### YOUR OBJECTIVE
Filter the data for lines with the word "care", then copy every line so identified.

##### EXTRACTED INFORMATION

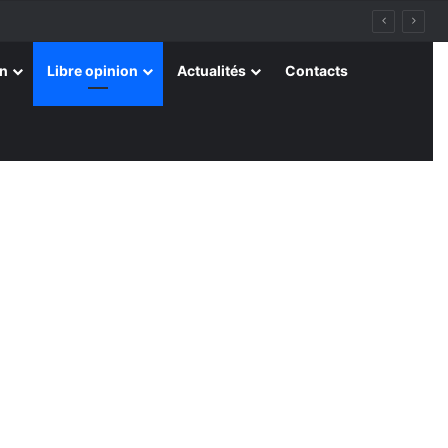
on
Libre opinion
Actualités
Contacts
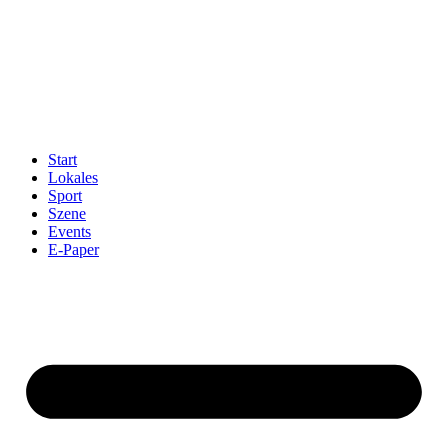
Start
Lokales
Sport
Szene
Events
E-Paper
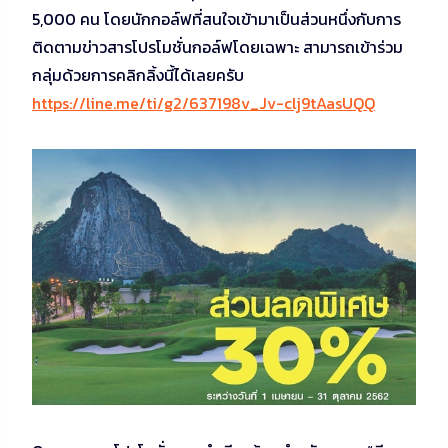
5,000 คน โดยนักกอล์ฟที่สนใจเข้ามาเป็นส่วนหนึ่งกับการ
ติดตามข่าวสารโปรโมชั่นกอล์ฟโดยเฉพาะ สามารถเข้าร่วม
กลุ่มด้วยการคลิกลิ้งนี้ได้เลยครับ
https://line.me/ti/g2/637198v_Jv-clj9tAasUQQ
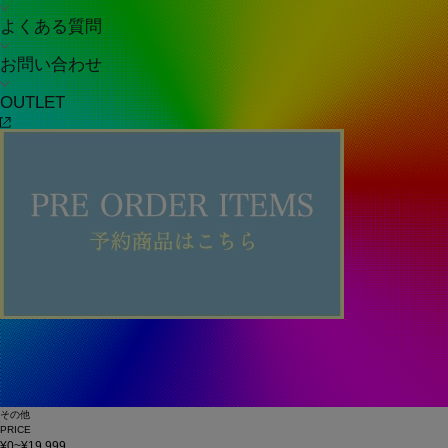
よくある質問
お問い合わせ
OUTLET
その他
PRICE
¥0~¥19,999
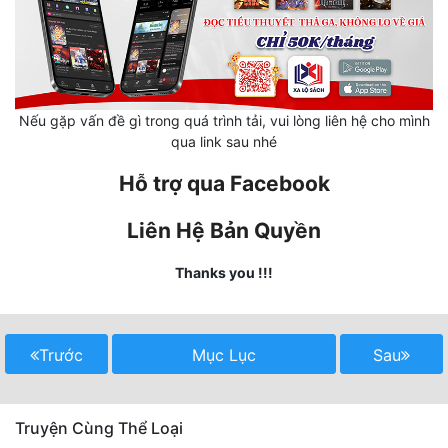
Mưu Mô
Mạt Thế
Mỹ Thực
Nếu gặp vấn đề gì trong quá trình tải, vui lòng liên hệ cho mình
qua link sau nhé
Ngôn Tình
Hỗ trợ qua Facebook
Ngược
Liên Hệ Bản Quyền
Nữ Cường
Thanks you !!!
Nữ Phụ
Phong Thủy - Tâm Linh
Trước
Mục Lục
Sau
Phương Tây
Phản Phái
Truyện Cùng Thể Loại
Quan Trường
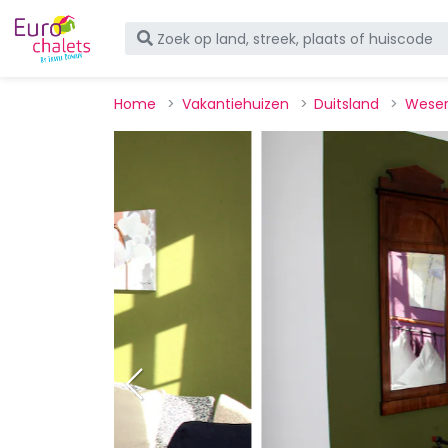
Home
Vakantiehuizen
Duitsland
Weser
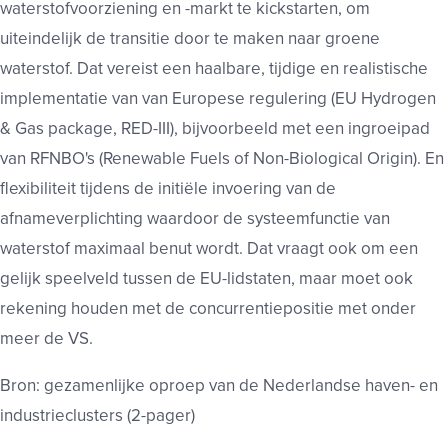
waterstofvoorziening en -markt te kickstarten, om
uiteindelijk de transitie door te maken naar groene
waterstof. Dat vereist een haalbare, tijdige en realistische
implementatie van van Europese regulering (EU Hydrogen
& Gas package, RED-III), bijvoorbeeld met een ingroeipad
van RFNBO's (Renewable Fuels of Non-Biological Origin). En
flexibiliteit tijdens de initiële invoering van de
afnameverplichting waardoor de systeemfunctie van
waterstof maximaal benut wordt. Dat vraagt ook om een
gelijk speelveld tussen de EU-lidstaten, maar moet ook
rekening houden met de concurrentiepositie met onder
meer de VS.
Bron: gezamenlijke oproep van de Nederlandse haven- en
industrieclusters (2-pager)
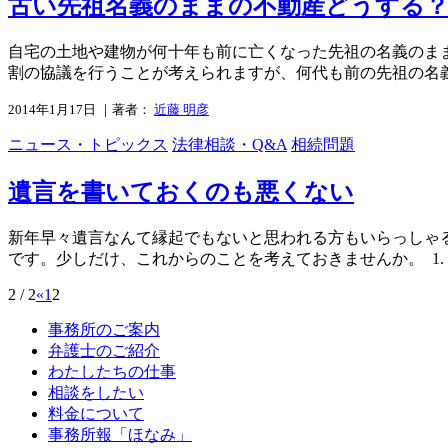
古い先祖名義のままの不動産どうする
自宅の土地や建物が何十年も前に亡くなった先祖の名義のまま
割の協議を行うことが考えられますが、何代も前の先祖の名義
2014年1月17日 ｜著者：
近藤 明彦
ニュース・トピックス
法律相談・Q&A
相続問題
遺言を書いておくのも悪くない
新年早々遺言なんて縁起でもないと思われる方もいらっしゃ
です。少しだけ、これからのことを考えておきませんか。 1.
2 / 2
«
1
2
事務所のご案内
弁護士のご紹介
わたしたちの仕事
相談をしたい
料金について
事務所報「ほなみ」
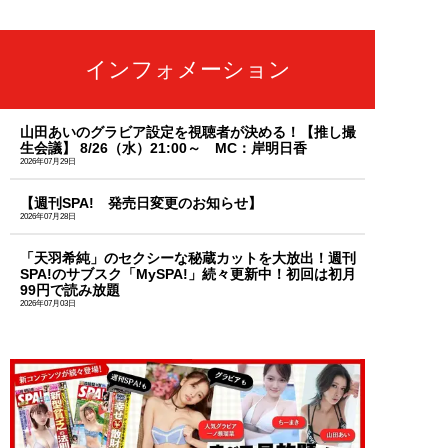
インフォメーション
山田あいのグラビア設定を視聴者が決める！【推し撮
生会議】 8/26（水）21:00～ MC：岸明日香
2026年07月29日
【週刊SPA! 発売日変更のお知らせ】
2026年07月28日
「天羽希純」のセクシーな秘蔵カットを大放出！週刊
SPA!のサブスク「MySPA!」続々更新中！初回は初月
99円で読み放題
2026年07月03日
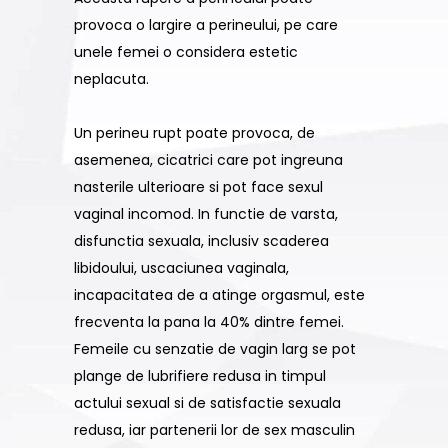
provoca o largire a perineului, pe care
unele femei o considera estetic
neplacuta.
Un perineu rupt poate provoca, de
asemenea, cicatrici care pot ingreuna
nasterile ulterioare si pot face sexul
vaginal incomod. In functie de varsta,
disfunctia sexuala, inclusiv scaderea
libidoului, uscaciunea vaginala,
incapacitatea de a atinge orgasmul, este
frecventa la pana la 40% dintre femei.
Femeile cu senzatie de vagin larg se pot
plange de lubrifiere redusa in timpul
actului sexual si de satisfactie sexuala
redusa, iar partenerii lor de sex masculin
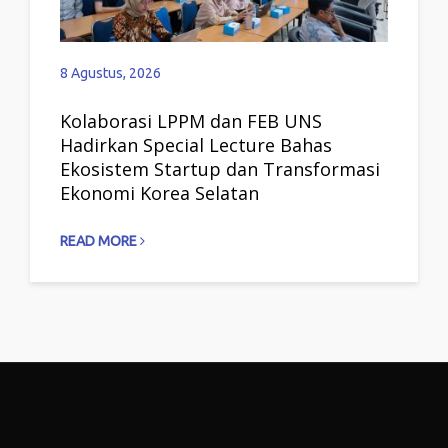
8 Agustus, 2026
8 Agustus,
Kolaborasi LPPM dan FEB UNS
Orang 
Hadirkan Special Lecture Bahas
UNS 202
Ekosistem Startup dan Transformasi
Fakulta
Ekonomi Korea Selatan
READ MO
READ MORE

##########

### TASK RESULT
provoca o largire a perineului, pe care
asemenea, cicatrici care pot ingreuna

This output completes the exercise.